Activity: Retype the records below word for word and omit any image.

Stored data entries
□ □ □

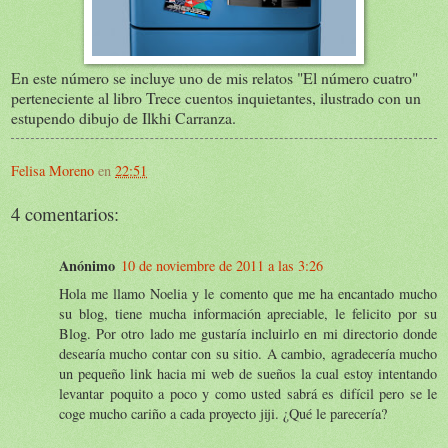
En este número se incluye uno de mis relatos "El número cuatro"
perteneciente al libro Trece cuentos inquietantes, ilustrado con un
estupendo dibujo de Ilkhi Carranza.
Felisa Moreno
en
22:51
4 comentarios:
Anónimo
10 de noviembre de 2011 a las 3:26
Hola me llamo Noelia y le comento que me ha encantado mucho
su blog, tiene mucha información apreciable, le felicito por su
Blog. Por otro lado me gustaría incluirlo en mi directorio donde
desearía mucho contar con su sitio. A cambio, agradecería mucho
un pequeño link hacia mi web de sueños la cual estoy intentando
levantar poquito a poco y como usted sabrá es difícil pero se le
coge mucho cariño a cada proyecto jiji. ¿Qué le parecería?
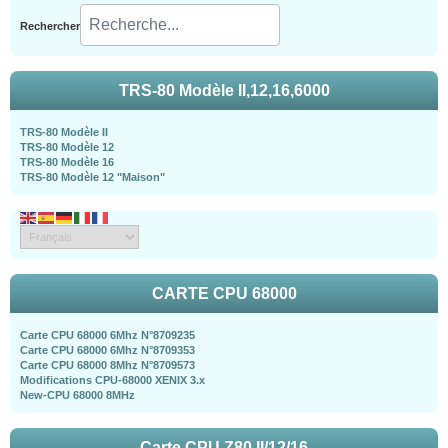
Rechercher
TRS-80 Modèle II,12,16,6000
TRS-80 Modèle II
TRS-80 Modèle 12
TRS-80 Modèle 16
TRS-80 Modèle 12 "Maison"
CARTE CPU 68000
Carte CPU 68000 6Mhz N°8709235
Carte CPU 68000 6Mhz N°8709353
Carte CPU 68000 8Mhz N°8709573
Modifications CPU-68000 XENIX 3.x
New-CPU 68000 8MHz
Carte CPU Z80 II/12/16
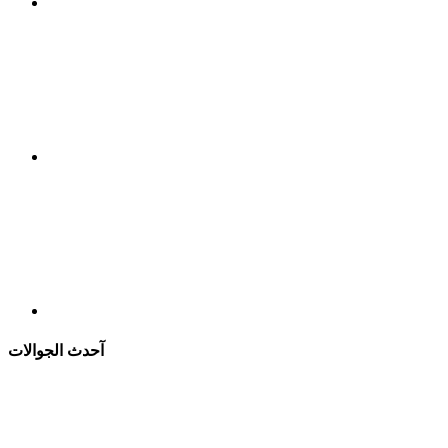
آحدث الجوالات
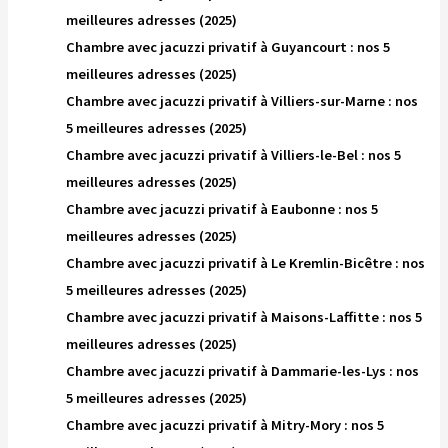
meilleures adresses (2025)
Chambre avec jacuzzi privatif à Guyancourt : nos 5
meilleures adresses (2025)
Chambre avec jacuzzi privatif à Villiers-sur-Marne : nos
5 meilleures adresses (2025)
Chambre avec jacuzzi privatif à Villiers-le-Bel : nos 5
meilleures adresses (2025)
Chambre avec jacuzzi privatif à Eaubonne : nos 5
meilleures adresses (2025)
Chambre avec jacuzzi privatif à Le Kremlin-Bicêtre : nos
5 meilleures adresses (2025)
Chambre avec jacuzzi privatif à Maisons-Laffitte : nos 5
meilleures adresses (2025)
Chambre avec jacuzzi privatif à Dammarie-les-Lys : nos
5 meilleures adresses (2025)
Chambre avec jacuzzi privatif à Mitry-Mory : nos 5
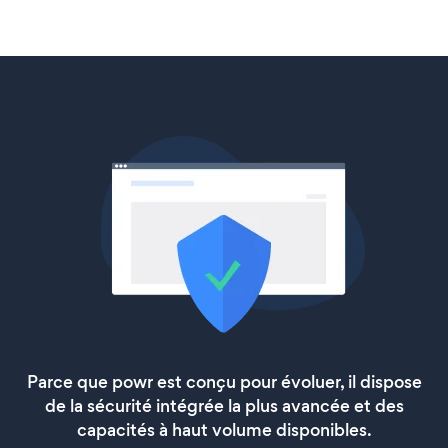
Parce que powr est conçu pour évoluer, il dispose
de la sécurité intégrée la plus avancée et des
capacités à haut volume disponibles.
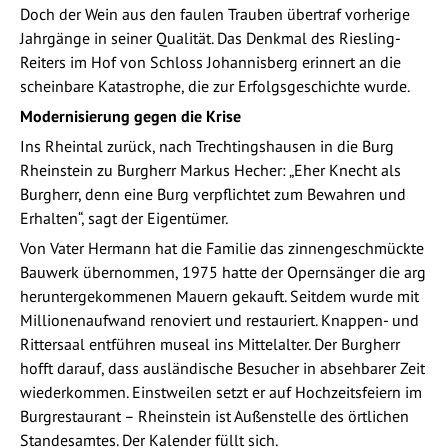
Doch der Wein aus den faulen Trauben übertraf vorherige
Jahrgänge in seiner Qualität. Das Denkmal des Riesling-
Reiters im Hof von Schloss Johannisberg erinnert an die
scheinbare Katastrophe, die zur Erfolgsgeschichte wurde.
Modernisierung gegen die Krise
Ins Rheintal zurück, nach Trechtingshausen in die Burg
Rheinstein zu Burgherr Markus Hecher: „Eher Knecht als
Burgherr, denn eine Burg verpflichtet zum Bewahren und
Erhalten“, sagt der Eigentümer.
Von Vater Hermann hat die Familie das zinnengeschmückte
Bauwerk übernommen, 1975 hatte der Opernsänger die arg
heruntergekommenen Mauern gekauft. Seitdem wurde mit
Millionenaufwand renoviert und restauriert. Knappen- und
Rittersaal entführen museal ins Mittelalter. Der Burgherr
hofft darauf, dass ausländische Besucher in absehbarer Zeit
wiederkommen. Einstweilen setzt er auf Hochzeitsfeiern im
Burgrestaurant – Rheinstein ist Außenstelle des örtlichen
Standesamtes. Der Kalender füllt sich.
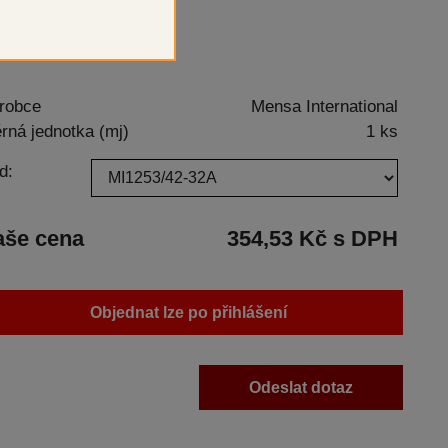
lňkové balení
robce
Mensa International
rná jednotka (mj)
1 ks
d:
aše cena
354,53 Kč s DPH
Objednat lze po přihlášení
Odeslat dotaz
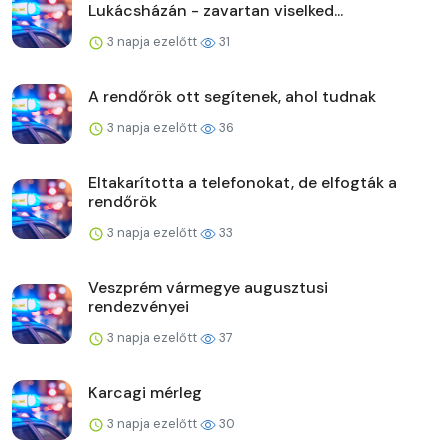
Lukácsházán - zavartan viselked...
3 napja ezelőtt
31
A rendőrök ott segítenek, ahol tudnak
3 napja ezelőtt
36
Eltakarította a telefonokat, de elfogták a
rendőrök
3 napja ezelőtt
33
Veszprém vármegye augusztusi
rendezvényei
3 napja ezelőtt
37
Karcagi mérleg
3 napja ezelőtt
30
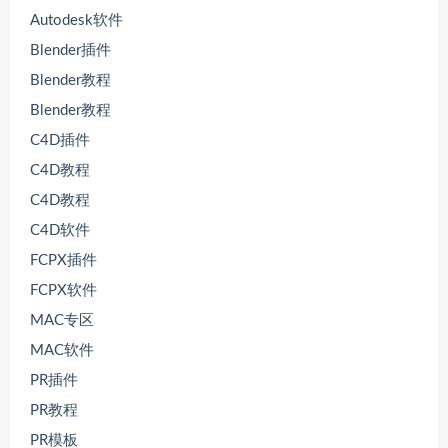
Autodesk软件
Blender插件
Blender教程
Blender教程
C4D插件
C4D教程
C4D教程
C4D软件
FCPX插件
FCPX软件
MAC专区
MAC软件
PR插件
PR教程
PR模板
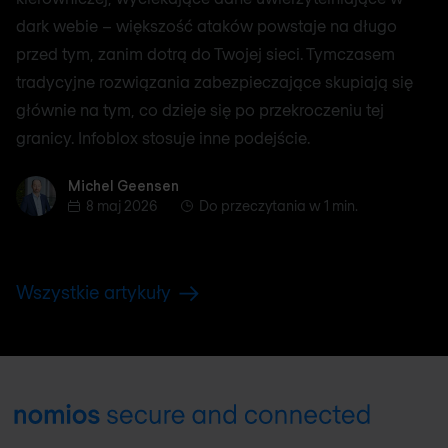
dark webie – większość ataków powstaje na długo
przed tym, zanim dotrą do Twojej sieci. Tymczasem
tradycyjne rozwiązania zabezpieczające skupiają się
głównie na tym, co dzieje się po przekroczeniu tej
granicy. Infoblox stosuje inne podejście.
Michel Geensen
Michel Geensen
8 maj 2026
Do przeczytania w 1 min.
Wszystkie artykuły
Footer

□ □ □

Response below:
En este número se incluye uno de mis relatos "El número cuatro"
perteneciente al libro Trece cuentos inquietantes, ilustrado con un
estupendo dibujo de Ilkhi Carranza.
Felisa Moreno
en
22:51
4 comentarios:
Anónimo
10 de noviembre de 2011 a las 3:26
Hola me llamo Noelia y le comento que me ha encantado mucho
su blog, tiene mucha información apreciable, le felicito por su
Blog. Por otro lado me gustaría incluirlo en mi directorio donde
desearía mucho contar con su sitio. A cambio, agradecería mucho
un pequeño link hacia mi web de sueños la cual estoy intentando
levantar poquito a poco y como usted sabrá es difícil pero se le
coge mucho cariño a cada proyecto jiji. ¿Qué le parecería?
Rechercher
TRS-80 Modèle II,12,16,6000
TRS-80 Modèle II
TRS-80 Modèle 12
TRS-80 Modèle 16
TRS-80 Modèle 12 "Maison"
CARTE CPU 68000
Carte CPU 68000 6Mhz N°8709235
Carte CPU 68000 6Mhz N°8709353
Carte CPU 68000 8Mhz N°8709573
Modifications CPU-68000 XENIX 3.x
New-CPU 68000 8MHz
Carte CPU Z80 II/12/16
آحدث الجوالات
meilleures adresses (2025)
Chambre avec jacuzzi privatif à Guyancourt : nos 5
meilleures adresses (2025)
Chambre avec jacuzzi privatif à Villiers-sur-Marne : nos
5 meilleures adresses (2025)
Chambre avec jacuzzi privatif à Villiers-le-Bel : nos 5
meilleures adresses (2025)
Chambre avec jacuzzi privatif à Eaubonne : nos 5
meilleures adresses (2025)
Chambre avec jacuzzi privatif à Le Kremlin-Bicêtre : nos
5 meilleures adresses (2025)
Chambre avec jacuzzi privatif à Maisons-Laffitte : nos 5
meilleures adresses (2025)
Chambre avec jacuzzi privatif à Dammarie-les-Lys : nos
5 meilleures adresses (2025)
Chambre avec jacuzzi privatif à Mitry-Mory : nos 5
Parce que powr est conçu pour évoluer, il dispose
de la sécurité intégrée la plus avancée et des
capacités à haut volume disponibles.
Doch der Wein aus den faulen Trauben übertraf vorherige
Jahrgänge in seiner Qualität. Das Denkmal des Riesling-
Reiters im Hof von Schloss Johannisberg erinnert an die
scheinbare Katastrophe, die zur Erfolgsgeschichte wurde.
Modernisierung gegen die Krise
Ins Rheintal zurück, nach Trechtingshausen in die Burg
Rheinstein zu Burgherr Markus Hecher: „Eher Knecht als
Burgherr, denn eine Burg verpflichtet zum Bewahren und
Erhalten“, sagt der Eigentümer.
Von Vater Hermann hat die Familie das zinnengeschmückte
Bauwerk übernommen, 1975 hatte der Opernsänger die arg
heruntergekommenen Mauern gekauft. Seitdem wurde mit
Millionenaufwand renoviert und restauriert. Knappen- und
Rittersaal entführen museal ins Mittelalter. Der Burgherr
hofft darauf, dass ausländische Besucher in absehbarer Zeit
wiederkommen. Einstweilen setzt er auf Hochzeitsfeiern im
Burgrestaurant – Rheinstein ist Außenstelle des örtlichen
Standesamtes. Der Kalender füllt sich.
lňkové balení
robce
Mensa International
rná jednotka (mj)
1 ks
d:
aše cena
354,53 Kč s DPH
Objednat lze po přihlášení
Odeslat dotaz
Lukácsházán - zavartan viselked...
3 napja ezelőtt
31
A rendőrök ott segítenek, ahol tudnak
3 napja ezelőtt
36
Eltakarította a telefonokat, de elfogták a
rendőrök
3 napja ezelőtt
33
Veszprém vármegye augusztusi
rendezvényei
3 napja ezelőtt
37
Karcagi mérleg
3 napja ezelőtt
30
Autodesk软件
Blender插件
Blender教程
Blender教程
C4D插件
C4D教程
C4D教程
C4D软件
FCPX插件
FCPX软件
MAC专区
MAC软件
PR插件
PR教程
PR模板
dark webie – większość ataków powstaje na długo
przed tym, zanim dotrą do Twojej sieci. Tymczasem
tradycyjne rozwiązania zabezpieczające skupiają się
głównie na tym, co dzieje się po przekroczeniu tej
granicy. Infoblox stosuje inne podejście.
Michel Geensen
Michel Geensen
8 maj 2026
Do przeczytania w 1 min.
Wszystkie artykuły
Footer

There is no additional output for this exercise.